以降は一食30円を目安に手軽な食材で美味しいレシピを紹介していったのだとか、ちょっとでも材料や調味料をタップリ使うと「贅沢すぎる」という抗議が殺到したそうですから時代ですねぇ、そんな中レシピを考えた先生方も大変だったでしょう。

最近は人気タレントが高級食材を「とっても喰えねぇだろう」てな料理をして、食べた人の苦しむ顔を楽しむなんて番組もあったりして、いかに我々が贅沢になったかという証でもあります。

イギリスBBCの話にしても、『きょうの料理』の話にしても、『料理番組』はその時代を多いに反映したテレビ番組なのかもしれません。

ともかく、料理当番を担当する私としては、今後も『料理番組』を多いに活用させていただこうと思ったわけで・・・・・でもほとんど見る機会が無いんだよなぁ。
たまには教育テレビの『きょうの料理』夜の部でも見てみましょうか。

さて、今日の一枚は、リー・コニッツのピアノレス・トリオです。
この時期になると、クールのコニッツは完全にウォームのコニッツへと変身しています。まぁ、かなりエルビンに触発されているということもあるんですけどね。

じつはこのアルバムは、やり直しレコーディングを発売したというものでして、コニッツは同じ月にピアノレス・トリオを、ソニー・ダラース、ニック・スタビュラス(ds)というメンバーで録音しています。(しかも3日間もかけて)
ところが、どうにもドラムがしっくり来ない、そこで同じフォーマットでやり直そうということになったわけです。
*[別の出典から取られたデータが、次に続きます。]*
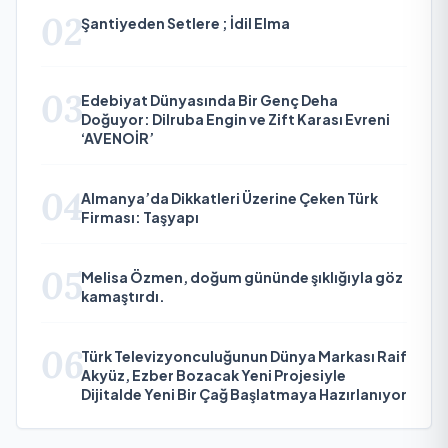
02
Şantiyeden Setlere ; İdil Elma
03
Edebiyat Dünyasında Bir Genç Deha
Doğuyor: Dilruba Engin ve Zift Karası Evreni
‘AVENOİR’
04
Almanya’da Dikkatleri Üzerine Çeken Türk
Firması: Taşyapı
05
Melisa Özmen, doğum gününde şıklığıyla göz
kamaştırdı.
06
Türk Televizyonculuğunun Dünya Markası Raif
Akyüz, Ezber Bozacak Yeni Projesiyle
Dijitalde Yeni Bir Çağ Başlatmaya Hazırlanıyor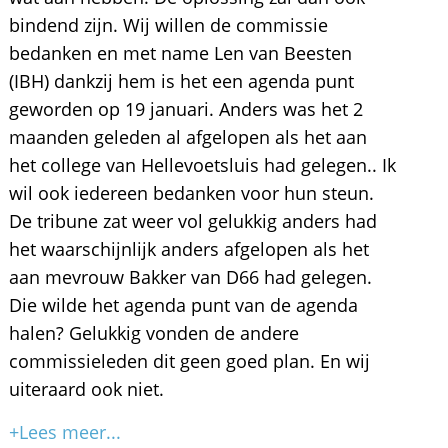
bindend zijn. Wij willen de commissie
bedanken en met name Len van Beesten
(IBH) dankzij hem is het een agenda punt
geworden op 19 januari. Anders was het 2
maanden geleden al afgelopen als het aan
het college van Hellevoetsluis had gelegen.. Ik
wil ook iedereen bedanken voor hun steun.
De tribune zat weer vol gelukkig anders had
het waarschijnlijk anders afgelopen als het
aan mevrouw Bakker van D66 had gelegen.
Die wilde het agenda punt van de agenda
halen? Gelukkig vonden de andere
commissieleden dit geen goed plan. En wij
uiteraard ook niet.
+Lees meer...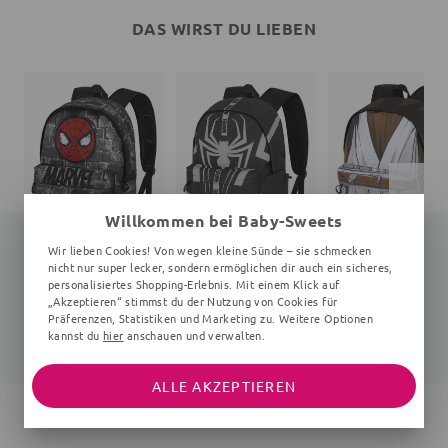
DAS WIRST DU LIEBEN
Willkommen bei Baby-Sweets
Wir lieben Cookies! Von wegen kleine Sünde – sie schmecken
nicht nur super lecker, sondern ermöglichen dir auch ein sicheres,
personalisiertes Shopping-Erlebnis. Mit einem Klick auf
Rucksack
Rucksack
Rucksack
„Akzeptieren“ stimmst du der Nutzung von Cookies für
uni
Unifarben
uni
Präferenzen, Statistiken und Marketing zu. Weitere Optionen
kannst du
hier
anschauen und verwalten.
31,75 €
45,40 €
31,75 €
41,99 €
59,99 €
41,99 €
ALLE AKZEPTIEREN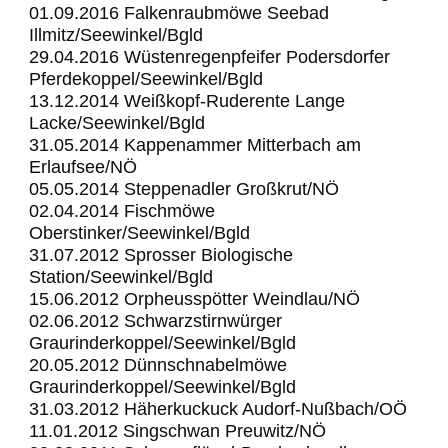
01.09.2016 Falkenraubmöwe Seebad
Illmitz/Seewinkel/Bgld
29.04.2016 Wüstenregenpfeifer Podersdorfer
Pferdekoppel/Seewinkel/Bgld
13.12.2014 Weißkopf-Ruderente Lange
Lacke/Seewinkel/Bgld
31.05.2014 Kappenammer Mitterbach am
Erlaufsee/NÖ
05.05.2014 Steppenadler Großkrut/NÖ
02.04.2014 Fischmöwe
Oberstinker/Seewinkel/Bgld
31.07.2012 Sprosser Biologische
Station/Seewinkel/Bgld
15.06.2012 Orpheusspötter Weindlau/NÖ
02.06.2012 Schwarzstirnwürger
Graurinderkoppel/Seewinkel/Bgld
20.05.2012 Dünnschnabelmöwe
Graurinderkoppel/Seewinkel/Bgld
31.03.2012 Häherkuckuck Audorf-Nußbach/OÖ
11.01.2012 Singschwan Preuwitz/NÖ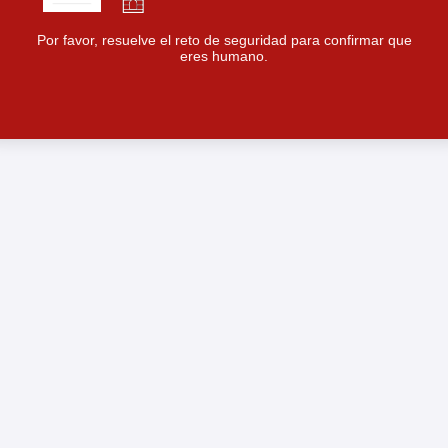
Por favor, resuelve el reto de seguridad para confirmar que
eres humano.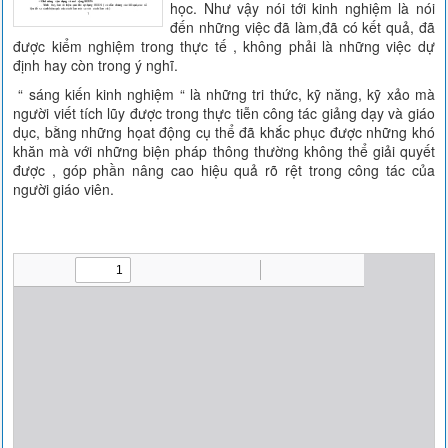
học. Như vậy nói tới kinh nghiệm là nói
đến những việc đã làm,đã có kết quả, đã
được kiểm nghiệm trong thực tế , không phải là những việc dự
định hay còn trong ý nghĩ.
“ sáng kiến kinh nghiệm “ là những tri thức, kỹ năng, kỹ xảo mà
người viết tích lũy được trong thực tiễn công tác giảng dạy và giáo
dục, bằng những họat động cụ thể đã khắc phục được những khó
khăn mà với những biện pháp thông thường không thể giải quyết
được , góp phần nâng cao hiệu quả rõ rệt trong công tác của
người giáo viên.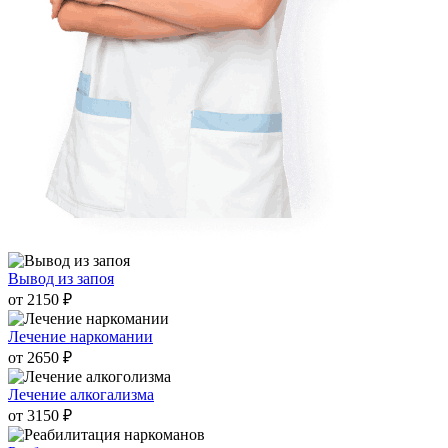
Вывод из запоя
от 2150 ₽
Лечение наркомании
от 2650 ₽
Лечение алкогализма
от 3150 ₽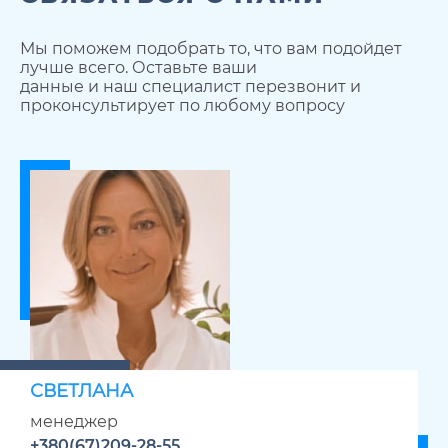
Мы поможем подобрать то, что вам подойдет
лучше всего. Оставьте ваши
данные и наш специалист перезвонит и
проконсультирует по любому вопросу
СВЕТЛАНА
менеджер
+380(67)209-28-55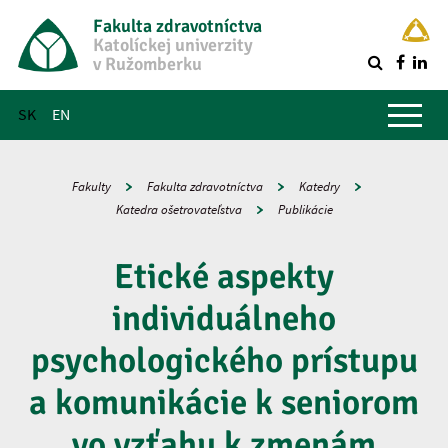
Fakulta zdravotníctva
Katolíckej univerzity
v Ružomberku
R
Hlavné menu
SK
EN
Fakulty
Fakulta zdravotníctva
Katedry
Katedra ošetrovateľstva
Publikácie
Etické aspekty
individuálneho
psychologického prístupu
a komunikácie k seniorom
vo vzťahu k zmenám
当初、コニッツはマックス・ローチの参加を望んだようですけど、これは契約上難しい、そこでローチの推薦を受けたエルビン・ジョーンズを起用したのだとか、正解でしたねぇ、大正解。
スタンダードを揃えながら、まるで新しい曲を聴くような。
コニッツとエルビンが互いに刺激し合って、まさに相乗効果を生み出していると思います。
ピアノレスでこれだけ聴かされれば「ピアノなんていらねぇじゃん」みたいな(笑)
お勧めの一枚です。

MOTION / LEE KONITZ
1961年8月29日録音
LEE KONITZ(as) SONNY DALLAS(b) ELVIN JONES(ds)

1.I REMEMBER YOU
2.ALL OF ME
3.FOOLIN' MYSELF
4.YOU'D BE SO NICE TO COME HOME TO
5.I'LL REMEMBER APRIL

追伸、
今日のアルバムを今まで紹介しなかったのは、アルトを吹くコニッツが真ん中に一人配置された黒いジャケット(おそらくそれがオリジナルだと思います。)を手に入れたらと考えたからかもしれません。
ところが、説明したニック・スタビュラスがドラムを担当したテイクも全て網羅した3枚組のCDも発売されておりまして・・・・
どっちを探すべきでしょうか?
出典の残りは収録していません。